How has the School of Cinematic Arts changed your view of your discipline filmmaking? I learned a lot from Peter Robinson's 475 class. It's on directing. I learned directing terms, acting terms, theater terms, the like. I learned what it takes to communicate with actors. I sure took that for granted before taking the class.
What advice do you have for prospective students looking at applying to your program? I'd say, learn how to write good stories. Take screenwriting classes if you can. A good, scripted story makes a short film stand out like no other.
How has the School of Cinematic Arts prepared you so far for a career in filmmaking? The advanced production class had us students performing specialized roles. Sound design interests me, so I worked on set as a boom operator. And in post-production, I was a sound editor and mixer. By going through every step of the film's sound design, I feel pretty good about my job prospects. It's okay to say that sound makes up half of the viewer's experience, right?

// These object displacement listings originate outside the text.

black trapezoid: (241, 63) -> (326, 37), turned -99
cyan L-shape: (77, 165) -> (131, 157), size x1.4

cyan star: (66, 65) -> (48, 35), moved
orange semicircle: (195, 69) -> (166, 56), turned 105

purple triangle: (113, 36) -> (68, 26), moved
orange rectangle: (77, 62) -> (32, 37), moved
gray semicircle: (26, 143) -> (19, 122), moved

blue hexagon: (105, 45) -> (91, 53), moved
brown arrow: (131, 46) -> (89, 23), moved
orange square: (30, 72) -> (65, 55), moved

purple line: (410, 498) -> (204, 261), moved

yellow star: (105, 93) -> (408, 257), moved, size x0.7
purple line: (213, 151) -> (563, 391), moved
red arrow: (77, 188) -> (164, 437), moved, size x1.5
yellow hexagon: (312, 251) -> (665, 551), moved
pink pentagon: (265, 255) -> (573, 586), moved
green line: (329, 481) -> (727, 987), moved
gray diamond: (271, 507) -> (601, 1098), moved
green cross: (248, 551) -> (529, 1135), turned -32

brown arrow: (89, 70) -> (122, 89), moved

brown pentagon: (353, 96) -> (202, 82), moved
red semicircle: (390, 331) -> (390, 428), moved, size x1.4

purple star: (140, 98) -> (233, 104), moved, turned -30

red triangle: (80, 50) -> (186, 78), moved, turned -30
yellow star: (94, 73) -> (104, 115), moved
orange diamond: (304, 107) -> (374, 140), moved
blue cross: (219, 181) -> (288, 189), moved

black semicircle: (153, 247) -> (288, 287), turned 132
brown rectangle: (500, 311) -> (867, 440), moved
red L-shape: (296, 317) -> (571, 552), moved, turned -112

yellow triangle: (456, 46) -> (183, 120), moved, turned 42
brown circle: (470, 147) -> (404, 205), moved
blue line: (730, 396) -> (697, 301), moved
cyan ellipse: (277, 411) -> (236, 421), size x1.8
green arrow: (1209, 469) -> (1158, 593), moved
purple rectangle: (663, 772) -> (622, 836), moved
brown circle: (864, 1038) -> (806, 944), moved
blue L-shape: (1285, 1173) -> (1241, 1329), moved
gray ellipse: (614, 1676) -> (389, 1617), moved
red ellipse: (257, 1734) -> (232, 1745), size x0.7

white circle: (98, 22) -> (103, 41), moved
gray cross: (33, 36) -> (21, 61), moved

What have been the biggest challenges for you at USC? This is a tough one to answer. I guess what was tough for me was accepting the fact that there are so many unique sensibilities out there. I've had to remind myself not to compare my sensibility with those of others. And another big thing I've taken away from the experience here: I have to be okay with being judged if I want my stories to be honest.
What in your past has given you inspiration or a unique point of view which you bring to USC? Music is a big part of my life. A lot of my friends are musicians and singers. I think it affects how I approach editing. One time I was editing to a metronome, and the result wasn't bad. I guess experimentation's our boon after all.